I've been a member of Ancestry dot com for the past ...... maybe 2 years. I've managed to trace my various family lines back about 4 generations ... with the one exception being my estranged father's family. Ironically, through his line (the Coopers), I've gone as far back as the American Revolution (although that trace becomes questionable at about the time of the Revolution). I've, now, pretty much run out of family connections. To look back further in time would require spending several hundred dollars for expansion into European records. I'm just not that interested.
Enter Google ... through census records, I found out that my maternal grandmother grew up on Olive Street in Philadelphia. She was ten years old when the family moved there. I entered the address on Google Maps and found the location in central Philadelphia. I switched to the "Street View" and suddenly I'm moving up the block where my grandmother played. Row houses ... 3 stories, brick faced, narrow. Some structures now gone, giving the block a gap-toothed look. Where my grandmother's house had stood was one of those gaps. It's now a family garden plot, surrounded by chain-link.

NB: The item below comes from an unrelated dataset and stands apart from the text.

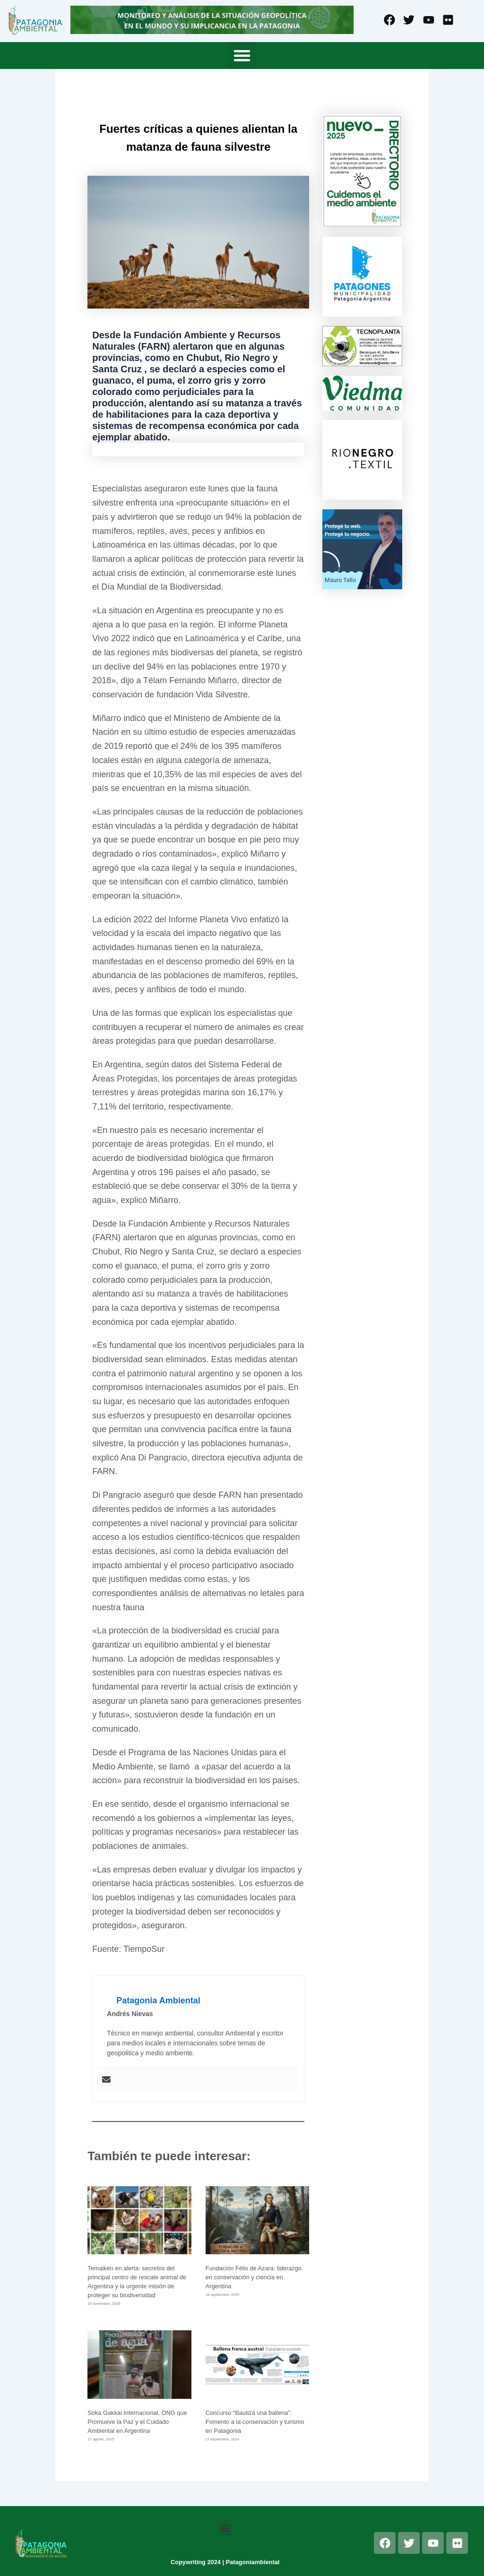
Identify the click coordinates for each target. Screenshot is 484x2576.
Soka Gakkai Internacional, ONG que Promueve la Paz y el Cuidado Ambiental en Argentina (137, 2421)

Still ... it was something to see ... something that I never before knew of.
My grandmother married young ... to Clarence Meyers.
My mother was born in 1928, my grandmother was 18 years old. The marriage didn't last. There was a bitter divorce and my mother was not permitted to visit with her father again (although she did ... but that's a story for another day). That portion of their lives was never spoken of ... at least in front of me.
Josephine and Clarence Meyers with daughter, Kathleen Meyers
at the beach - Atlantic City, NJ - ca. 1930
My mother, Kathleen Welsh (on left) with my
grandmother, Josephine Sabin - ca. 1958
ca. 1991 - Josephine Sabin (on right) with her sister, Catherine Grear.
My grandmother would die the following year, at age 82. My great-aunt
would follow her four years later, dying at age 97.
PS: My mother did some basic research and found out that her father, Clarence, had served in the U.S. Army during WWII and was buried in the Veterans Cemetery in Beverly, NJ. She also discovered that, like me, she had half-siblings that she'd never met.